Exercise inputs:
-*-

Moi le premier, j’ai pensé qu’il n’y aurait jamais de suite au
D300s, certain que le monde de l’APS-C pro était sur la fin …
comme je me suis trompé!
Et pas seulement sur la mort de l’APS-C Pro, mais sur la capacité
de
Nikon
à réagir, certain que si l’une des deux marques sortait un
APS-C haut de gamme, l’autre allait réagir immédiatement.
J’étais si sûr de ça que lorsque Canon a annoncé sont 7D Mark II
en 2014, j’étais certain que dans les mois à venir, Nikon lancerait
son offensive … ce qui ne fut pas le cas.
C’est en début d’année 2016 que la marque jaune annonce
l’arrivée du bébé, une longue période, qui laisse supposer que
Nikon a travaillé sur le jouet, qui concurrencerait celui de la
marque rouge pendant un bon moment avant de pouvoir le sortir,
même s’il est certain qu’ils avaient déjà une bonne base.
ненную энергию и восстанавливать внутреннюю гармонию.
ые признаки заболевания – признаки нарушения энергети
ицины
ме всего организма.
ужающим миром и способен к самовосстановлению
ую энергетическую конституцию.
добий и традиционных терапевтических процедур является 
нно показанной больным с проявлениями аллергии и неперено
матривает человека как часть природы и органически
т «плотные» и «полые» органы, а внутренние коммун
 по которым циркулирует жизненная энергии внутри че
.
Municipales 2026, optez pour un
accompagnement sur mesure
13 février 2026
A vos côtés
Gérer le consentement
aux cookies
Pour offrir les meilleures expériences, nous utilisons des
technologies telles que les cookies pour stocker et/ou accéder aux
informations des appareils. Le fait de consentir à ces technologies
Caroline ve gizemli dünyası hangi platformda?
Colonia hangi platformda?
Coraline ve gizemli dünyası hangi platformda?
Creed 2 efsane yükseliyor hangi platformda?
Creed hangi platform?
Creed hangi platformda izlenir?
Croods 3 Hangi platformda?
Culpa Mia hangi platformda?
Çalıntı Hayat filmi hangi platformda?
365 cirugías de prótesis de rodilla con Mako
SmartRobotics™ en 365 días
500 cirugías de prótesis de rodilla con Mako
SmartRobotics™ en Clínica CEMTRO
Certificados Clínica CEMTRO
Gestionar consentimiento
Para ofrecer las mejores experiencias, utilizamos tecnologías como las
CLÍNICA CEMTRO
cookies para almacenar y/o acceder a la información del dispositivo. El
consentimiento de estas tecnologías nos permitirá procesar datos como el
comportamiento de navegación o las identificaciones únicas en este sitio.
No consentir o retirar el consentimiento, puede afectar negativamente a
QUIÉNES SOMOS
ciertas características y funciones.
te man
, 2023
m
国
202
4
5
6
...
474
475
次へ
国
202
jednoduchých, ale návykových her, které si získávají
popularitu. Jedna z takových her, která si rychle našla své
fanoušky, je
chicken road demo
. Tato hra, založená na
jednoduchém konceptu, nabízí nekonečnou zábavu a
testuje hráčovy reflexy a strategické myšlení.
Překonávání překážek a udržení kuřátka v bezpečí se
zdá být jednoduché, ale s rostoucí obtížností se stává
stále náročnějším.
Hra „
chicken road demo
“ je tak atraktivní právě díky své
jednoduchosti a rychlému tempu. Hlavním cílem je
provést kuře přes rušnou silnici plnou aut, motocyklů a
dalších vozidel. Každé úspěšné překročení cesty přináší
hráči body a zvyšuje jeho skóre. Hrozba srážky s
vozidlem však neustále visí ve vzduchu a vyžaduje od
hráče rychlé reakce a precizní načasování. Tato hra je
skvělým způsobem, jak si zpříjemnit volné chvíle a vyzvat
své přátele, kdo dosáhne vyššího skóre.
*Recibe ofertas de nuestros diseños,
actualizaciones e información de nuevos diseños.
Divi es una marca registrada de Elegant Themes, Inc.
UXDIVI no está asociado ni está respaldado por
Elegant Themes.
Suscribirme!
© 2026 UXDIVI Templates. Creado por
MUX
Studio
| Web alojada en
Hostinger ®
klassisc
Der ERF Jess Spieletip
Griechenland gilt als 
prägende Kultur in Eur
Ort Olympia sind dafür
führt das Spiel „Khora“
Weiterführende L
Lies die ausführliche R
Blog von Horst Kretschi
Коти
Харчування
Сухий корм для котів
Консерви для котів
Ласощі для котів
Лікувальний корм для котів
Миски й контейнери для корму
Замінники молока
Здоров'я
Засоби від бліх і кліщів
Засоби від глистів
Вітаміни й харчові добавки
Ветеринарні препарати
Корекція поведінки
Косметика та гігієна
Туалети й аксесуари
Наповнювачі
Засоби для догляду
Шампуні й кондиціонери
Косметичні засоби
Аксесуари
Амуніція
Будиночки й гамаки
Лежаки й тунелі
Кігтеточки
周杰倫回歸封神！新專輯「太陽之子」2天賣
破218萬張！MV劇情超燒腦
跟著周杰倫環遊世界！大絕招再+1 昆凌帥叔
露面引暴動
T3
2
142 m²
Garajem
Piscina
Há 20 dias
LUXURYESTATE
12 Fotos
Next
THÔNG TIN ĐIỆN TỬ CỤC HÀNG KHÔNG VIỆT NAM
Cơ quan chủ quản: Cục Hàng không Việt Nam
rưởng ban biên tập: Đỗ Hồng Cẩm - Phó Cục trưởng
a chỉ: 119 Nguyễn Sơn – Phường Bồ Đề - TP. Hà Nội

-*-

To do: Read the listing. Report every line that includes the word "consentimiento".

Exercise response:
Gestionar consentimiento
consentimiento de estas tecnologías nos permitirá procesar datos como el
No consentir o retirar el consentimiento, puede afectar negativamente a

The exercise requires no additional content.